TASK
If a line in the records below holds the word "énergies", copy it.

INFORMATION SHOWN
_ _ _ _ _ _ _

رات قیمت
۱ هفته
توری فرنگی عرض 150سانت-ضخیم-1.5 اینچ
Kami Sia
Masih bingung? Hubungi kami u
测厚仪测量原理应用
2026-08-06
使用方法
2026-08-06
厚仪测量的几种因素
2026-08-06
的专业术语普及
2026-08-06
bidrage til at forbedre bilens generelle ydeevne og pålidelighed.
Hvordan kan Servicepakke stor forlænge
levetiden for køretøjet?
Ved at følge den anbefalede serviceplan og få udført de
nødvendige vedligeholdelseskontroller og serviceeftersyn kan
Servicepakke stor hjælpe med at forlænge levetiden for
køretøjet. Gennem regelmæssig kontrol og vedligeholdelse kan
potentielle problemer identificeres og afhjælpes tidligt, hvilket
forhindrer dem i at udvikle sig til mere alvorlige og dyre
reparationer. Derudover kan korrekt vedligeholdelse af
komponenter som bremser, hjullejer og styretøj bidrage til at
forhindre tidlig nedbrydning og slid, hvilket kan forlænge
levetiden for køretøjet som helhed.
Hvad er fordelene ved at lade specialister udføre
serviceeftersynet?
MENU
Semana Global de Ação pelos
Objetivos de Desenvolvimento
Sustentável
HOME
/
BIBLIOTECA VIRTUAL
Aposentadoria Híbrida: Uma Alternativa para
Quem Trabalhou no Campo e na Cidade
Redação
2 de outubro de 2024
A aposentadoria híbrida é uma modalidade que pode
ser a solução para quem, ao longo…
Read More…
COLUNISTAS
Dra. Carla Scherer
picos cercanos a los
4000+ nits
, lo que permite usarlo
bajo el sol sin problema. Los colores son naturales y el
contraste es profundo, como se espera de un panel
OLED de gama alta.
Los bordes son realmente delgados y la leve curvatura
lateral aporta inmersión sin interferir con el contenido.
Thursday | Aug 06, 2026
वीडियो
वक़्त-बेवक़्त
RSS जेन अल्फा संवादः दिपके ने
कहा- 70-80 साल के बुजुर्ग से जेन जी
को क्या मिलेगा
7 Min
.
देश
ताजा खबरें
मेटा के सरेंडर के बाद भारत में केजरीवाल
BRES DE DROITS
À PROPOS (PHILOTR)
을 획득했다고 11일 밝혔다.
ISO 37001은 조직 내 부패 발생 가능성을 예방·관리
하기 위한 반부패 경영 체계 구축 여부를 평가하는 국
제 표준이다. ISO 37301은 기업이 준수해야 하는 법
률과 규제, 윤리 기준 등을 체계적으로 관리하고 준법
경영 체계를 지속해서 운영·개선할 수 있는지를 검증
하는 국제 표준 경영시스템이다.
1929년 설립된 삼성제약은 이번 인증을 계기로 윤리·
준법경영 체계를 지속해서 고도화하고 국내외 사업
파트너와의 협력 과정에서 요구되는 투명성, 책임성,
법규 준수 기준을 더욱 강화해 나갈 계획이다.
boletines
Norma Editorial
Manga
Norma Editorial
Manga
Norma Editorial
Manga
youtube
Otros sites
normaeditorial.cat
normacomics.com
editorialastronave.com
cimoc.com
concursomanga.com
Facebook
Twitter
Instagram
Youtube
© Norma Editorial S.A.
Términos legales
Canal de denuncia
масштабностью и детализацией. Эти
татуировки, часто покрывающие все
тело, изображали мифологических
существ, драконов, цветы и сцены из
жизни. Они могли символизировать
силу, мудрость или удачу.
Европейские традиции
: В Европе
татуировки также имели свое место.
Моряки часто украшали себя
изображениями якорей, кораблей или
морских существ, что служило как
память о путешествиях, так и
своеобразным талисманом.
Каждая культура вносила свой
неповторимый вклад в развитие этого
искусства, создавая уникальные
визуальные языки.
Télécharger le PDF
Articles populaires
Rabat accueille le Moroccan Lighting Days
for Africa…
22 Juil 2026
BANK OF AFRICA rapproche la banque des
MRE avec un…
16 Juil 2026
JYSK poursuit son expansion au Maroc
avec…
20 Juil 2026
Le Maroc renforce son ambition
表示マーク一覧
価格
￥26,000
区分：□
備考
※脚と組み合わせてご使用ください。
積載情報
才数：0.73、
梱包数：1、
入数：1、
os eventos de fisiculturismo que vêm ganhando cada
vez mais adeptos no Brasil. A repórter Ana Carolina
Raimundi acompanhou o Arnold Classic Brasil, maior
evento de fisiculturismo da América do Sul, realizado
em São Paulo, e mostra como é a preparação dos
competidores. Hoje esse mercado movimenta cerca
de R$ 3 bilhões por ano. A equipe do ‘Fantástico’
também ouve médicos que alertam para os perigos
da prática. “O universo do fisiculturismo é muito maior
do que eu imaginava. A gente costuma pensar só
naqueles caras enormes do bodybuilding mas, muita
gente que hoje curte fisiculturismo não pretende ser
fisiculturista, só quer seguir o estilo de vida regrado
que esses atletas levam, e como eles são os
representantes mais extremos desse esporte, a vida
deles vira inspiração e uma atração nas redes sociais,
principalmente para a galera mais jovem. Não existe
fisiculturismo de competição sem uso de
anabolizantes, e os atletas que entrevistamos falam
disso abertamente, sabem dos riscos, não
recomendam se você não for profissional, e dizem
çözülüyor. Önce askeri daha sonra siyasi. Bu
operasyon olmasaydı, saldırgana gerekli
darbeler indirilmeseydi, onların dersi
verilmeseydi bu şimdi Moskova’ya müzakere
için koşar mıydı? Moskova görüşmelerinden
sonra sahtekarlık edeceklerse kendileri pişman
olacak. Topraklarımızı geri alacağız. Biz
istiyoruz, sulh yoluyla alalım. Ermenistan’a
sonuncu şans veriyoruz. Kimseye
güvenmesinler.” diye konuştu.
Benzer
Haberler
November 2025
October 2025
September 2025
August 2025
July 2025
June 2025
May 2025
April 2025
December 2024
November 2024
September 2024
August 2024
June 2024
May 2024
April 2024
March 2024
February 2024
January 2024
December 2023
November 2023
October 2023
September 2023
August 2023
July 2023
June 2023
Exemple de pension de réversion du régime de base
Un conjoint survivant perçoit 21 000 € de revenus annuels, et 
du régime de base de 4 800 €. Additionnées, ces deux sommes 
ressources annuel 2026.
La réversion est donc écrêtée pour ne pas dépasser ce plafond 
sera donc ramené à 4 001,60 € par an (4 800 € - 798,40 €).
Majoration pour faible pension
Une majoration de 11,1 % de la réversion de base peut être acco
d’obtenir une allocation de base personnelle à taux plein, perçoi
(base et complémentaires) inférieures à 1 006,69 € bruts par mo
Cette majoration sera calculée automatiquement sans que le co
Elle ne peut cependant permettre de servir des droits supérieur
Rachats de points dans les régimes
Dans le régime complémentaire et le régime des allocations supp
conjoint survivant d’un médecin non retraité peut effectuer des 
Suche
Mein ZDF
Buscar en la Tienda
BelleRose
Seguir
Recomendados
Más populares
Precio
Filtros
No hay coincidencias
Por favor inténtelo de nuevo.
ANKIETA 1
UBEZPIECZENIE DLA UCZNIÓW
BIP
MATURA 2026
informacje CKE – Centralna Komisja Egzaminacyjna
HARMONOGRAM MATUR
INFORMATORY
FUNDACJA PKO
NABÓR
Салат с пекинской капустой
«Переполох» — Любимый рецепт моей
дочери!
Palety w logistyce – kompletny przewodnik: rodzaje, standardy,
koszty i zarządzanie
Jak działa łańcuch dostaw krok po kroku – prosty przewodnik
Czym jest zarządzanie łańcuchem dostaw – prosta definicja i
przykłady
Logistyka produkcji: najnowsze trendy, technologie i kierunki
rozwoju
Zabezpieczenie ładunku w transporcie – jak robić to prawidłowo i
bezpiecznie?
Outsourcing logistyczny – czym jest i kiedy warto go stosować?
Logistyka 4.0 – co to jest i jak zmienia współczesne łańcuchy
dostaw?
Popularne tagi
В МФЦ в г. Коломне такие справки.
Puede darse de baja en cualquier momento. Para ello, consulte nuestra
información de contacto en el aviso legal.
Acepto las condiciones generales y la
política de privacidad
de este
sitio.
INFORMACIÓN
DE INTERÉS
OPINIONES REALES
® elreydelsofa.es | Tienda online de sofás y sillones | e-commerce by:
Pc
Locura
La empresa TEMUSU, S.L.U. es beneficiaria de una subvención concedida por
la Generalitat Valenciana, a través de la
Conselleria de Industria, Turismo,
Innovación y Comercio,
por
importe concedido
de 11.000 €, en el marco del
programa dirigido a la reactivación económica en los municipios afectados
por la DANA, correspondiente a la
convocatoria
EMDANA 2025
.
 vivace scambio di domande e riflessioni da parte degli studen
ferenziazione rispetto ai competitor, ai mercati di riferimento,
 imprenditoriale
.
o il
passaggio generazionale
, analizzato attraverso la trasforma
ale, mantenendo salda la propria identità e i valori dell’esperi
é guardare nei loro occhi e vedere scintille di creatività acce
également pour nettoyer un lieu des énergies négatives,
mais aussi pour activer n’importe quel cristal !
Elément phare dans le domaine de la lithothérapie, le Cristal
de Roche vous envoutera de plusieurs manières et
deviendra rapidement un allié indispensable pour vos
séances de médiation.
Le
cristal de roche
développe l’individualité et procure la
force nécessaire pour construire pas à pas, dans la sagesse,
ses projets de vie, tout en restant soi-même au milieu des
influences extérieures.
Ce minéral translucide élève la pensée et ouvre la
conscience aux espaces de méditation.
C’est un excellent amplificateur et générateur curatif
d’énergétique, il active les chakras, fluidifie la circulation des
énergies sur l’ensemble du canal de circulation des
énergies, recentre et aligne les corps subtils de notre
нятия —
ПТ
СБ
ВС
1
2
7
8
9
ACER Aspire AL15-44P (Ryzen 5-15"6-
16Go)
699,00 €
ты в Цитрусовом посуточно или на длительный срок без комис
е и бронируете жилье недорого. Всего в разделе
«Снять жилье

_ _ _ _ _ _ _

TASK RESPONSE
également pour nettoyer un lieu des énergies négatives,
énergies sur l’ensemble du canal de circulation des
énergies, recentre et aligne les corps subtils de notre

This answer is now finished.